Top picks from Liz Anglin, early education specialist at Berkshire Museum
• "If You Can't Bear Hug, Air Hug: A Book Inspired by Social Distancing," by Katie Sedmak.
This is a great, fun and whimsical take on the importance of social distancing. I think it's a great take on how to teach this new idea and also show that you can still support and love others, even at a distance.
• "Lucy's Mask," by Lisa Sirkis Thompson and John Thompson.
Lucy's Mask brings excitement and the possibility of adventure to children and mask-wearing. This story presents the idea that masks can make you a superhero and also brings comfort and reassurance to a world of sudden changes.
• "Our Class is a Family," by Shannon Olsen.
"Our Class is a Family" expresses the importance of class community; that classes are safe places for expression. During these times, when classes are in flux, this title help pass the idea along that in a class students are safe, included and loved.
• "Maurice the Unbeastly," by Amy Dixon.
A photogenic beast? This book had me from the very beginning. It is all about a special creature starting at a new school and all the important things he finds that he can offer his new community. A great read for those starting school!
• "Mae's First Day of School," by Kate Berube.
Starting school can be scary for anyone; whether it's the student or the teacher. "Mae's First Day" reflects on how the unknowns can be frightening, but by facing the unknowns together, with friends, they all can be overcome.
• *FAVORITE PICK* "The Adventures of Beekle: The Unimaginary Friend," by Dan Santat. Winner of the 2015 Caldecott Medal.
Beekle is an imaginary friend waiting to be chosen by a child. After not being chosen over and over again, he takes his future into his own hands to find his "perfect match." Beekle is an imaginary friend I would choose any day!
- "The Day the Crayons Quit" (SERIES) by Drew Daywalt and Oliver Jeffers.

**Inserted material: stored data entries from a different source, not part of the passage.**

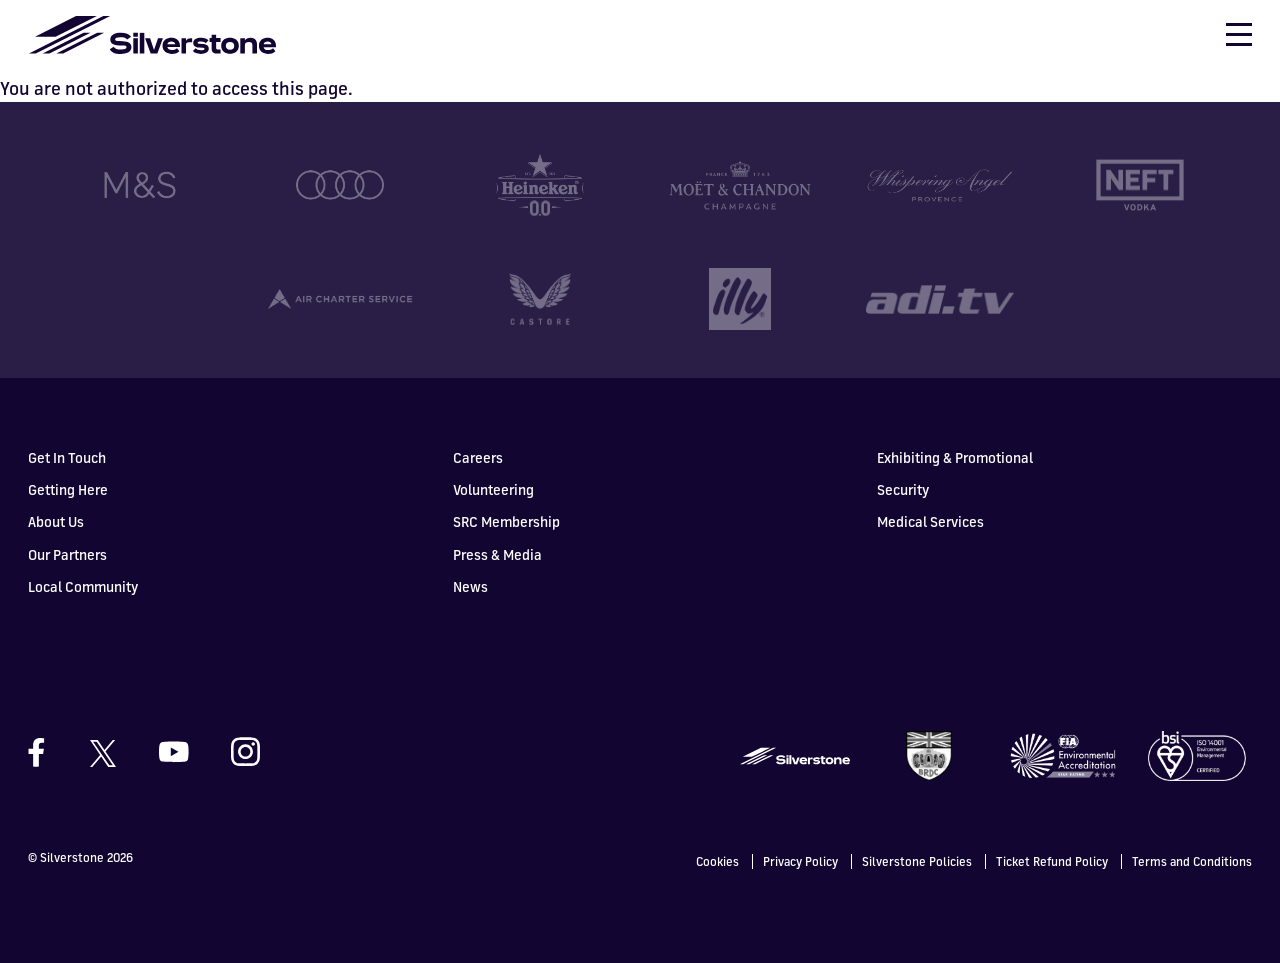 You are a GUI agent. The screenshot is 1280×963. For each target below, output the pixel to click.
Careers (478, 457)
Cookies (717, 861)
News (470, 586)
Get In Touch (67, 457)
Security (903, 489)
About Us (56, 521)
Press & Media (497, 554)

Classic picture books are written from the viewpoint of some very frustrated crayons. Luckily, this tale doesn't end with one title, for there is a whole series of books about these characters. Jeffers is one of my all-time favorite author/ illustrators as well, and I highly suggest any of his titles.
Picks from Katie O'Neil, director of Lenox Library
• "Coronavirus: A Book for Children," by Elizabeth Jenner, Kate Wilson, and Nia Roberts. Illustrated by Axel Scheffler. Consultant Graham Medley, professor of infectious disease modeling at the London School of Hygiene & Tropical Medicine.

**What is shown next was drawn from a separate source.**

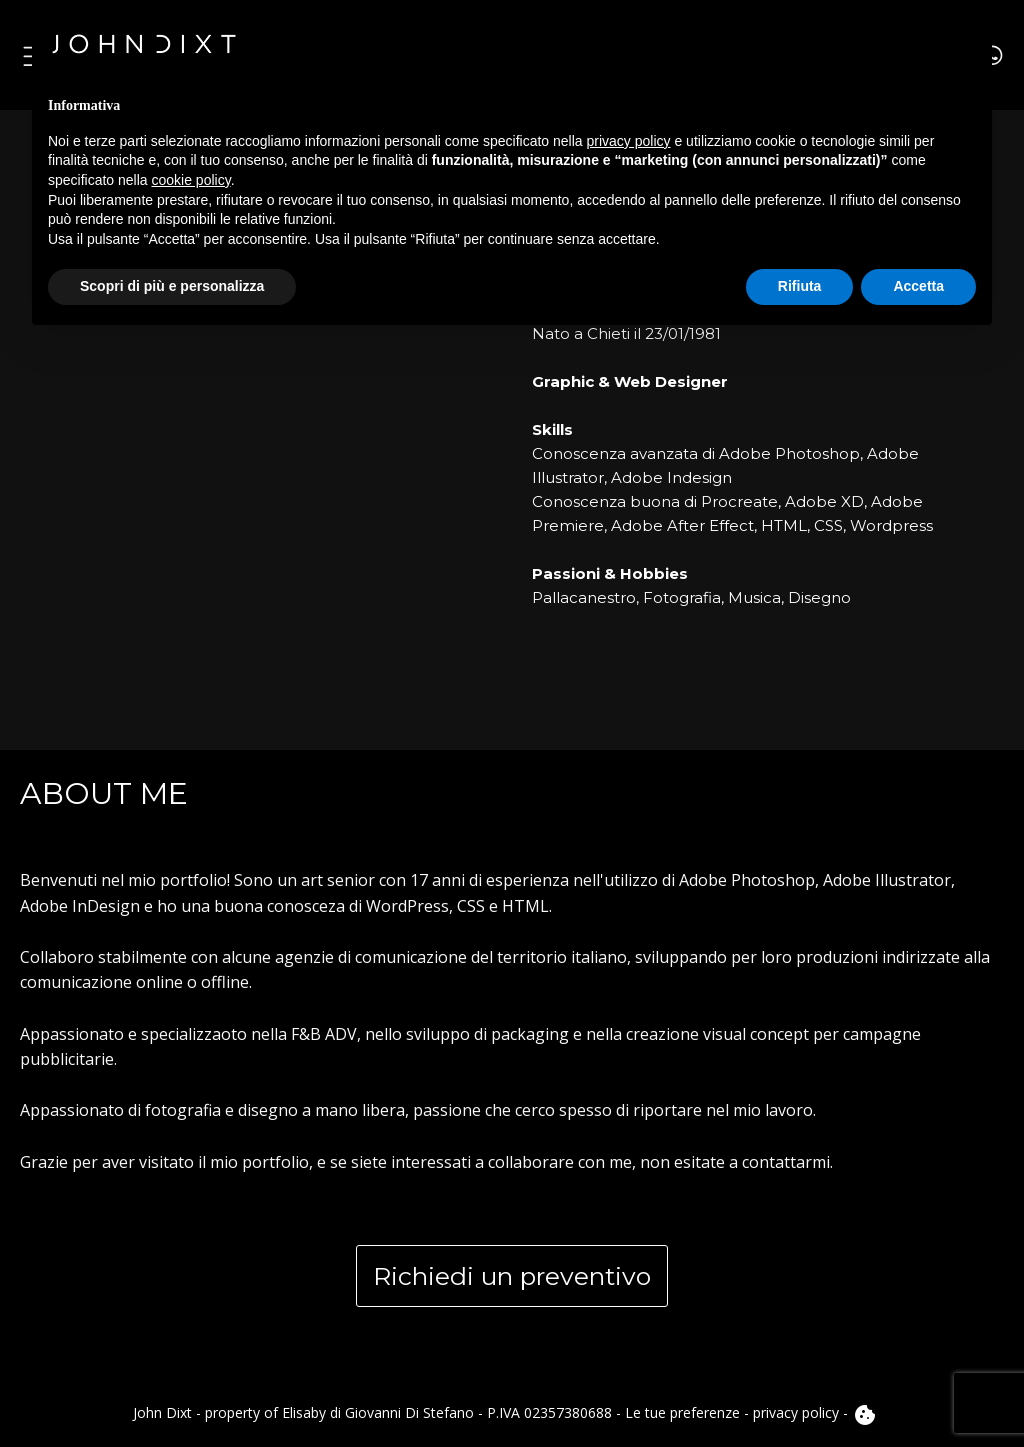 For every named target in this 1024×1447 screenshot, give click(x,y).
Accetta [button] (918, 286)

This book offers an accessible overview of what coronavirus is, answers common questions children may have, and offers suggestions for what people can do to help as we deal with the virus. Great for children and parents.
• "Mira Does Her Part: How One Girl Vanquished a Virus with Healthy Habits," by Jen Holman and Kristina Bondurant. Illustrated by Cary Smith.
Written and illustrated by three moms, including a microbiologist and epidemiologist (Bondurant), I love the idea that Mira, tired of the virus isolating her from friends, school, and her "normal" life, envisions her battle against the virus as one with a dragon. The book also includes history and facts about pandemics through the ages.
• "Good Morning Zoom," by Lindsay Rechler. Illustrated by June Park. (To be published Oct. 6)
Couldn't we all use a parody of Margaret Wise Brown's classic "Good Night Moon" for these times? Lighthearted, but reassuring at the same time.
• "A Little SPOT Wears A Mask," by Diane Alber
(There are more in this series, like "A Little SPOT Learns Online")
Little Spot offers clear explanations of why kids should wear masks with cheerful illustrations.
Young-Adult Pick from Jenny Cummings, Senior Technician in Youth Services at Berkshire Athenaeum
• "Peeps," by Scott Westerfeld.
It goes back a few years (School Library Journal selected it as one of the Best Books of 2005), but it's a combination of epidemiology and science fiction makes it particularly compelling for our COVID-19 times. Contact tracing is much more interesting when it involves vampires and young love, right?